To evaluate the given integral, we first simplify the integrand. The expression inside the integral is:
4y^2 – 5y + 12y – y^2 + y^3
Combining like terms yields:
(4y^2 – y^2) + (-5y + 12y) + y^3 = 3y^2 + 7y + y^3
Now our integral is:
∫ (y^3 + 3y^2 + 7y) dy from 1 to 2.
Next, we compute the antiderivative:
- For y^3, the antiderivative is (1/4)y^4.
- For 3y^2, the antiderivative is (1)y^3.
- For 7y, the antiderivative is (7/2)y^2.
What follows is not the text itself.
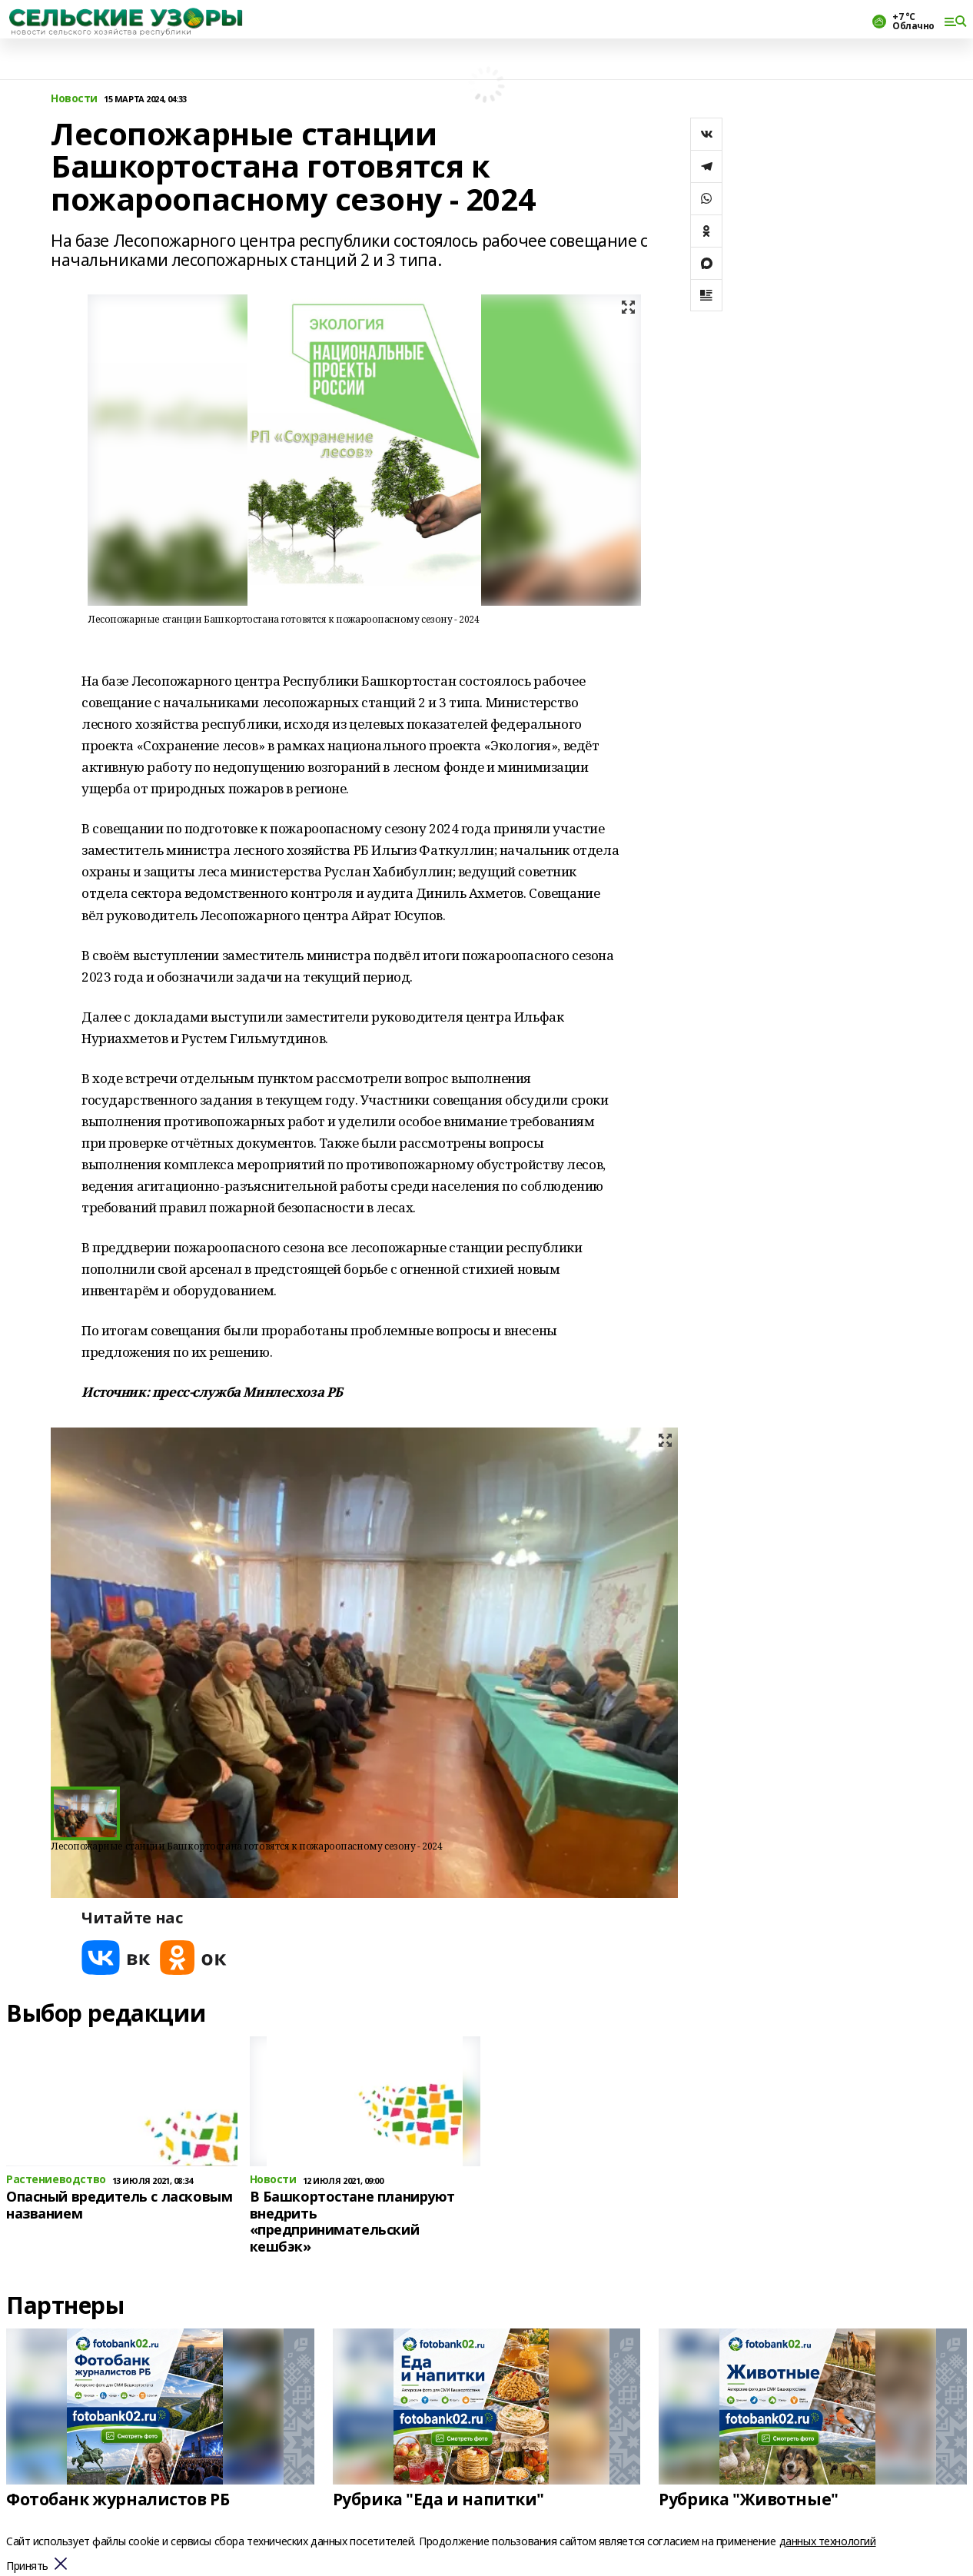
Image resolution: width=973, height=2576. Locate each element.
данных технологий (827, 2541)
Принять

Therefore, the antiderivative of the entire expression is:
(1/4)y^4 + y^3 + (7/2)y^2
Now we need to evaluate this from 1 to 2:
Calculating at the upper bound (y = 2):
(1/4)(2^4) + (2^3) + (7/2)(2^2) = (1/4)(16) + 8 + (7/2)(4) = 4 + 8 + 14 = 26
Now at the lower bound (y = 1):
(1/4)(1^4) + (1^3) + (7/2)(1^2) = (1/4)(1) + 1 + (7/2)(1) = 1/4 + 1 + 3.5 = 4.75
Finally, to find the value of the integral, we subtract the evaluation at the lower bound from the upper bound:
26 – 4.75 = 21.25
Thus, the value of the integral from 1 to 2 of the given expression is 21.25.